(Recorded data)
══════

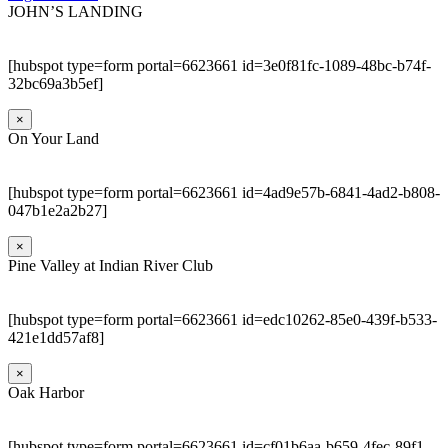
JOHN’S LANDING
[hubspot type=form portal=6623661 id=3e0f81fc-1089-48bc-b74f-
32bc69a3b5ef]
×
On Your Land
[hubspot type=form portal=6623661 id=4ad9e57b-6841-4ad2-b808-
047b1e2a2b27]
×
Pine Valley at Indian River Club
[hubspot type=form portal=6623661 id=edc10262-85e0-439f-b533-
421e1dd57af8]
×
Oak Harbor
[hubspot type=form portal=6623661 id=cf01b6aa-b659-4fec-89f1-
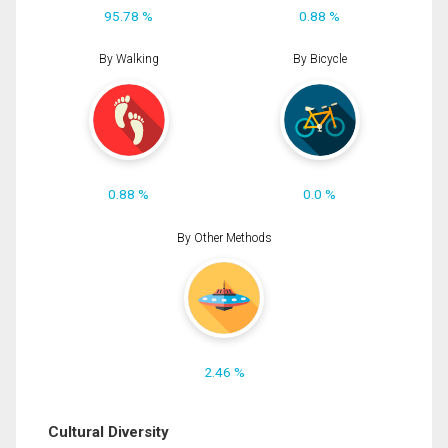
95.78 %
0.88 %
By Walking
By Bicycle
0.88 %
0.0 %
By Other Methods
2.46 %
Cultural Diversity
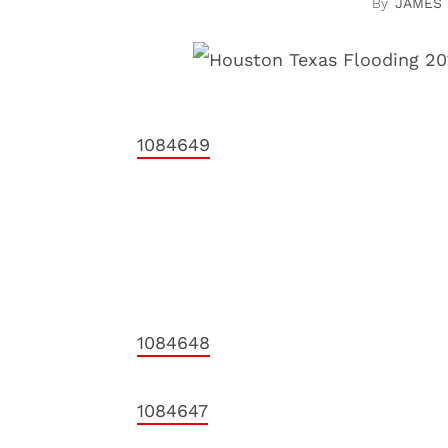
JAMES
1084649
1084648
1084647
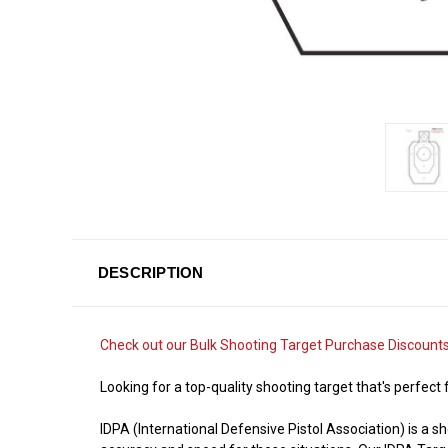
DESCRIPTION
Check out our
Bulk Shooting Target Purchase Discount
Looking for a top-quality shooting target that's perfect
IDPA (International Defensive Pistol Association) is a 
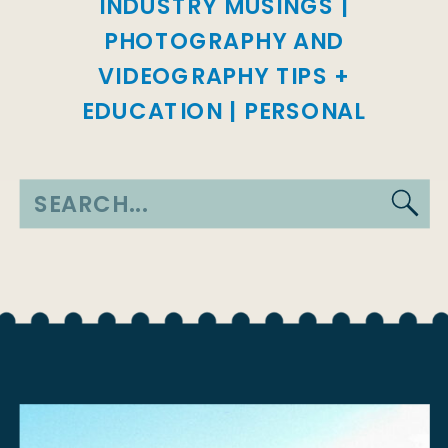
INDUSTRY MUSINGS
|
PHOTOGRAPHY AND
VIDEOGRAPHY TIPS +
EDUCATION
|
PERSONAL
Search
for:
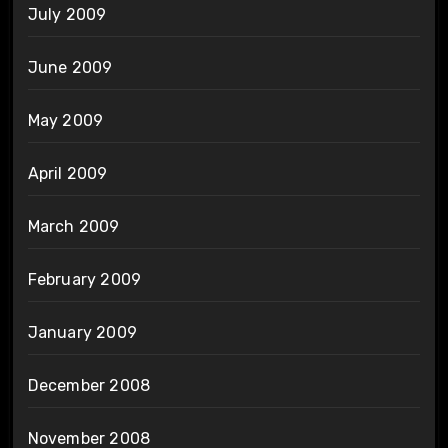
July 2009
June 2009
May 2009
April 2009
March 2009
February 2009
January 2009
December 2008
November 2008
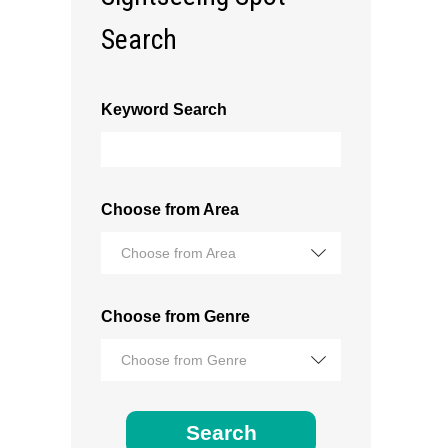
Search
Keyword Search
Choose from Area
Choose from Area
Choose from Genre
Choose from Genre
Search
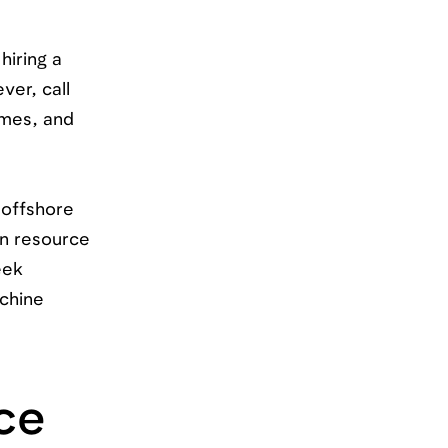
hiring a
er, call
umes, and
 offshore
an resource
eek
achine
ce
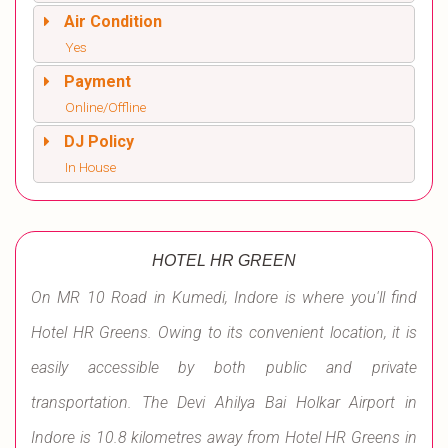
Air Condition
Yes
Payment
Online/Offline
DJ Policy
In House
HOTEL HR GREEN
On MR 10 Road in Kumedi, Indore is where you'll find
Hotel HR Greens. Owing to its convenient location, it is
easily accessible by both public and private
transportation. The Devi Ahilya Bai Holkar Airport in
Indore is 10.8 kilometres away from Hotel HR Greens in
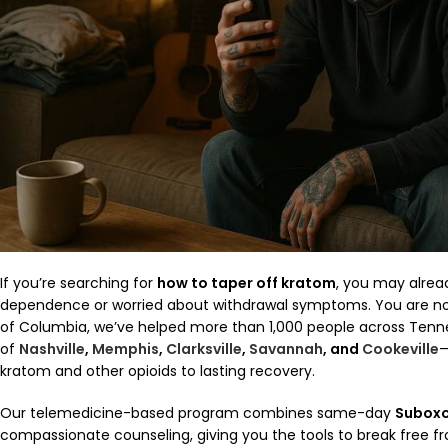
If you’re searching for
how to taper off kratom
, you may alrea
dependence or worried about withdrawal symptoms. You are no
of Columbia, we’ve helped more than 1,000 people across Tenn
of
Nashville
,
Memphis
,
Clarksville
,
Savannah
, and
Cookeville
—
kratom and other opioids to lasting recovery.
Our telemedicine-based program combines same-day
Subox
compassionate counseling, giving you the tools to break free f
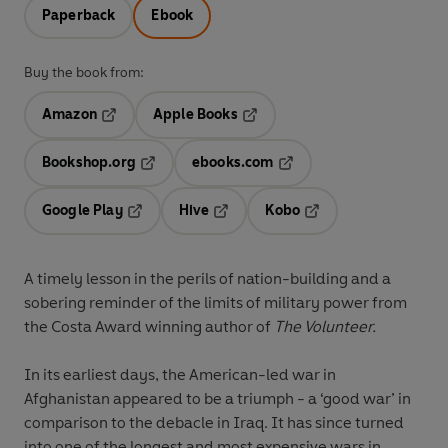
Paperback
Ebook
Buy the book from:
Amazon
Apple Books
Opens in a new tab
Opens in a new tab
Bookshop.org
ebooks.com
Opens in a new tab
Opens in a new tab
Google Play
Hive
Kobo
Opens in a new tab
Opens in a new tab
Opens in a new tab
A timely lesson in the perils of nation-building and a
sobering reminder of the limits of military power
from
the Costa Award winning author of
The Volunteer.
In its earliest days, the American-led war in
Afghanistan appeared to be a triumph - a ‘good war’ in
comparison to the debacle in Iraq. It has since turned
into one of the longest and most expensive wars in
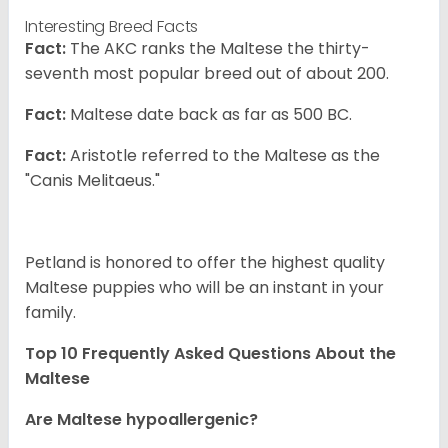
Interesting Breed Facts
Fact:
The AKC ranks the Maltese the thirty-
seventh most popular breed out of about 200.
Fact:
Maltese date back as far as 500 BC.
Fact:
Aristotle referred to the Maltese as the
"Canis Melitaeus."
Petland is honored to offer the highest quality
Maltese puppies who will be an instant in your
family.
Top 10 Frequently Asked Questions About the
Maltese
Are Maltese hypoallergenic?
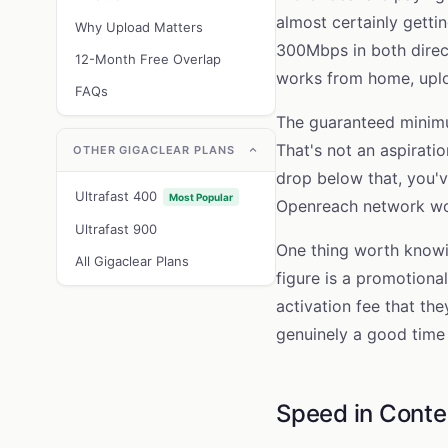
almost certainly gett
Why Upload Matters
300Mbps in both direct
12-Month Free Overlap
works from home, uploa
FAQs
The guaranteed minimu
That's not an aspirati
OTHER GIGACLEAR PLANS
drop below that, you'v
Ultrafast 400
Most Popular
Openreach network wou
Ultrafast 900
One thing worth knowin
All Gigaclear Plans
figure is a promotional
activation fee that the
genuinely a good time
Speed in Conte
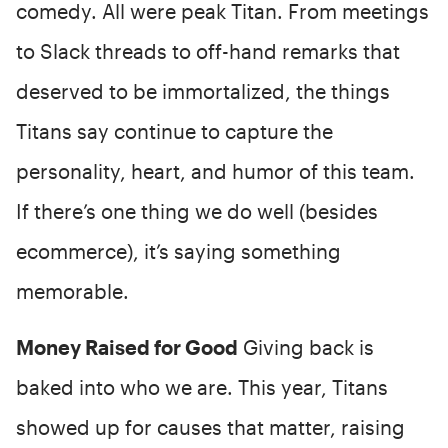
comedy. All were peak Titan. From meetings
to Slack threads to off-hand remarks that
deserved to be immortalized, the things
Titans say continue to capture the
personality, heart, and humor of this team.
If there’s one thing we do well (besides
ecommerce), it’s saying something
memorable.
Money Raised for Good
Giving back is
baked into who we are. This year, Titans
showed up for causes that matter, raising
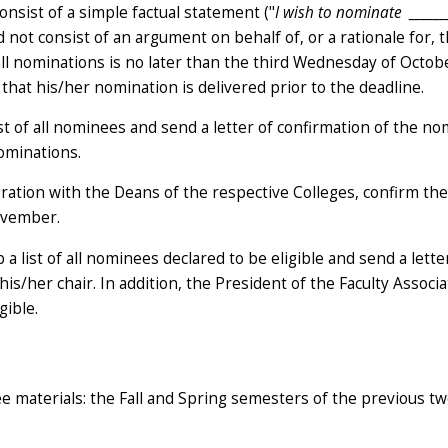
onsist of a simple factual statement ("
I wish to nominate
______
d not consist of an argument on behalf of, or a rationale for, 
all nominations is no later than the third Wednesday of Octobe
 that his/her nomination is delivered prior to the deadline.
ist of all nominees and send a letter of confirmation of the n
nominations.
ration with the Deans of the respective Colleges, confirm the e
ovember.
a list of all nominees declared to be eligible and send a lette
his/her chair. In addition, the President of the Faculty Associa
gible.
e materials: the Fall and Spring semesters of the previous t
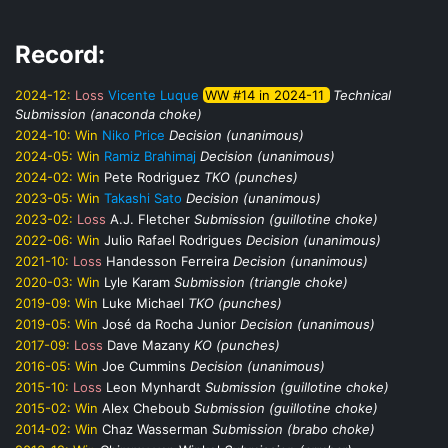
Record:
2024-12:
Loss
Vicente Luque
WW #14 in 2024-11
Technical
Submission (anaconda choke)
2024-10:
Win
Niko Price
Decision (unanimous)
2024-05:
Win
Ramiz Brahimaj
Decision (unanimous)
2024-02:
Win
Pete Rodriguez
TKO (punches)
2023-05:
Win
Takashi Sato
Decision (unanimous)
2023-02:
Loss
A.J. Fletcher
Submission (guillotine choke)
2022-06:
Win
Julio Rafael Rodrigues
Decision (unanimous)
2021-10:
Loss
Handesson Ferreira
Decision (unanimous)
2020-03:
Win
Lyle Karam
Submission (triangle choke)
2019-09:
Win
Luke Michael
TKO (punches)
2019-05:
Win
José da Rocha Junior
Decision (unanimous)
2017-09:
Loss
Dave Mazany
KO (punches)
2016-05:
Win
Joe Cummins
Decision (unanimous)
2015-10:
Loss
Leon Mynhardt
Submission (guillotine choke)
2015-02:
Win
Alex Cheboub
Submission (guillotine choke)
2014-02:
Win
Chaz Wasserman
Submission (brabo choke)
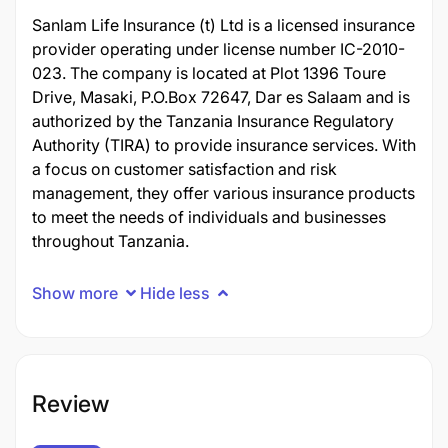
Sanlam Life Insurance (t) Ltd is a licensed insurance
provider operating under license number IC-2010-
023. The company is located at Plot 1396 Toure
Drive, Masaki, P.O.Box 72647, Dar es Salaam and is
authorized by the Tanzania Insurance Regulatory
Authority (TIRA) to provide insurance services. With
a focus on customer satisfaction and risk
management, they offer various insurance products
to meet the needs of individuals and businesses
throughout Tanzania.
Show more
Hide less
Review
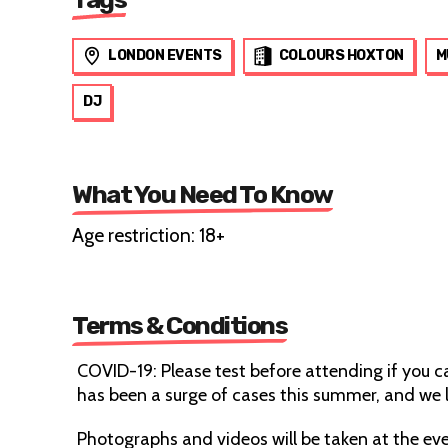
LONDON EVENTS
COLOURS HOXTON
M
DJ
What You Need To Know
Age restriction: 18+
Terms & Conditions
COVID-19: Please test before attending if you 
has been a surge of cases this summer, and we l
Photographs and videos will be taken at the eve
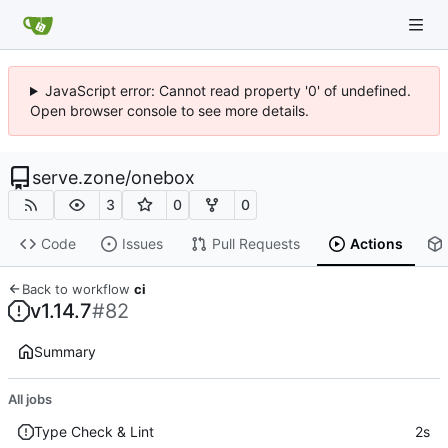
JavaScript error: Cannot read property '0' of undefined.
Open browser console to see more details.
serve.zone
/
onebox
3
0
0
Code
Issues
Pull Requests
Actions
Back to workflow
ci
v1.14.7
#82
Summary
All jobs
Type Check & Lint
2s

══════

• _Prompt_
Output a verbatim copy of the entries and skip the pictures.

• _Task output_
JOHN’S LANDING
[hubspot type=form portal=6623661 id=3e0f81fc-1089-48bc-b74f-
32bc69a3b5ef]
×
On Your Land
[hubspot type=form portal=6623661 id=4ad9e57b-6841-4ad2-b808-
047b1e2a2b27]
×
Pine Valley at Indian River Club
[hubspot type=form portal=6623661 id=edc10262-85e0-439f-b533-
421e1dd57af8]
×
Oak Harbor
[hubspot type=form portal=6623661 id=cf01b6aa-b659-4fec-89f1-
95.78 %
0.88 %
By Walking
By Bicycle
0.88 %
0.0 %
By Other Methods
2.46 %
Cultural Diversity
JAMES
1084649
1084648
1084647
DESCRIPTION
Check out our
Bulk Shooting Target Purchase Discount
Looking for a top-quality shooting target that's perfect
IDPA (International Defensive Pistol Association) is a 
INDUSTRY MUSINGS
|
PHOTOGRAPHY AND
VIDEOGRAPHY TIPS +
EDUCATION
|
PERSONAL
Search
for:
July 2009
June 2009
May 2009
April 2009
March 2009
February 2009
January 2009
December 2008
November 2008
Search
Keyword Search
Choose from Area
Choose from Area
Choose from Genre
Choose from Genre
Search
hiring a
er, call
umes, and
 offshore
an resource
eek
achine
ce
Air Condition
Yes
Payment
Online/Offline
DJ Policy
In House
HOTEL HR GREEN
On MR 10 Road in Kumedi, Indore is where you'll find
Hotel HR Greens. Owing to its convenient location, it is
easily accessible by both public and private
transportation. The Devi Ahilya Bai Holkar Airport in
Indore is 10.8 kilometres away from Hotel HR Greens in
If you’re searching for
how to taper off kratom
, you may alrea
dependence or worried about withdrawal symptoms. You are no
of Columbia, we’ve helped more than 1,000 people across Tenn
of
Nashville
,
Memphis
,
Clarksville
,
Savannah
, and
Cookeville
—
kratom and other opioids to lasting recovery.
Our telemedicine-based program combines same-day
Subox
compassionate counseling, giving you the tools to break free f
Paperback
Ebook
Buy the book from:
Amazon
Apple Books
Opens in a new tab
Opens in a new tab
Bookshop.org
ebooks.com
Opens in a new tab
Opens in a new tab
Google Play
Hive
Kobo
Opens in a new tab
Opens in a new tab
Opens in a new tab
A timely lesson in the perils of nation-building and a
sobering reminder of the limits of military power
from
the Costa Award winning author of
The Volunteer.
In its earliest days, the American-led war in
Afghanistan appeared to be a triumph - a ‘good war’ in
comparison to the debacle in Iraq. It has since turned
into one of the longest and most expensive wars in
Interesting Breed Facts
Fact:
The AKC ranks the Maltese the thirty-
seventh most popular breed out of about 200.
Fact:
Maltese date back as far as 500 BC.
Fact:
Aristotle referred to the Maltese as the
"Canis Melitaeus."
Petland is honored to offer the highest quality
Maltese puppies who will be an instant in your
family.
Top 10 Frequently Asked Questions About the
Maltese
Are Maltese hypoallergenic?
almost certainly gett
Why Upload Matters
300Mbps in both direct
12-Month Free Overlap
works from home, uploa
FAQs
The guaranteed minimu
That's not an aspirati
OTHER GIGACLEAR PLANS
drop below that, you'v
Ultrafast 400
Most Popular
Openreach network wou
Ultrafast 900
One thing worth knowin
All Gigaclear Plans
figure is a promotional
activation fee that the
genuinely a good time
Speed in Conte
comedy. All were peak Titan. From meetings
to Slack threads to off-hand remarks that
deserved to be immortalized, the things
Titans say continue to capture the
personality, heart, and humor of this team.
If there’s one thing we do well (besides
ecommerce), it’s saying something
memorable.
Money Raised for Good
Giving back is
baked into who we are. This year, Titans
showed up for causes that matter, raising
onsist of a simple factual statement ("
I wish to nominate
______
d not consist of an argument on behalf of, or a rationale for, 
all nominations is no later than the third Wednesday of Octobe
 that his/her nomination is delivered prior to the deadline.
ist of all nominees and send a letter of confirmation of the n
nominations.
ration with the Deans of the respective Colleges, confirm the e
ovember.
a list of all nominees declared to be eligible and send a lette
his/her chair. In addition, the President of the Faculty Associa
gible.
e materials: the Fall and Spring semesters of the previous t
Record:
2024-12:
Loss
Vicente Luque
WW #14 in 2024-11
Technical
Submission (anaconda choke)
2024-10:
Win
Niko Price
Decision (unanimous)
2024-05:
Win
Ramiz Brahimaj
Decision (unanimous)
2024-02:
Win
Pete Rodriguez
TKO (punches)
2023-05:
Win
Takashi Sato
Decision (unanimous)
2023-02:
Loss
A.J. Fletcher
Submission (guillotine choke)
2022-06:
Win
Julio Rafael Rodrigues
Decision (unanimous)
2021-10:
Loss
Handesson Ferreira
Decision (unanimous)
2020-03:
Win
Lyle Karam
Submission (triangle choke)
2019-09:
Win
Luke Michael
TKO (punches)
2019-05:
Win
José da Rocha Junior
Decision (unanimous)
2017-09:
Loss
Dave Mazany
KO (punches)
2016-05:
Win
Joe Cummins
Decision (unanimous)
2015-10:
Loss
Leon Mynhardt
Submission (guillotine choke)
2015-02:
Win
Alex Cheboub
Submission (guillotine choke)
2014-02:
Win
Chaz Wasserman
Submission (brabo choke)
Sanlam Life Insurance (t) Ltd is a licensed insurance
provider operating under license number IC-2010-
023. The company is located at Plot 1396 Toure
Drive, Masaki, P.O.Box 72647, Dar es Salaam and is
authorized by the Tanzania Insurance Regulatory
Authority (TIRA) to provide insurance services. With
a focus on customer satisfaction and risk
management, they offer various insurance products
to meet the needs of individuals and businesses
throughout Tanzania.
Show more
Hide less
Review
LONDON EVENTS
COLOURS HOXTON
M
DJ
What You Need To Know
Age restriction: 18+
Terms & Conditions
COVID-19: Please test before attending if you 
has been a surge of cases this summer, and we l
Photographs and videos will be taken at the eve
JavaScript error: Cannot read property '0' of undefined.
Open browser console to see more details.
serve.zone
/
onebox
3
0
0
Code
Issues
Pull Requests
Actions
Back to workflow
ci
v1.14.7
#82
Summary
All jobs
Type Check & Lint
2s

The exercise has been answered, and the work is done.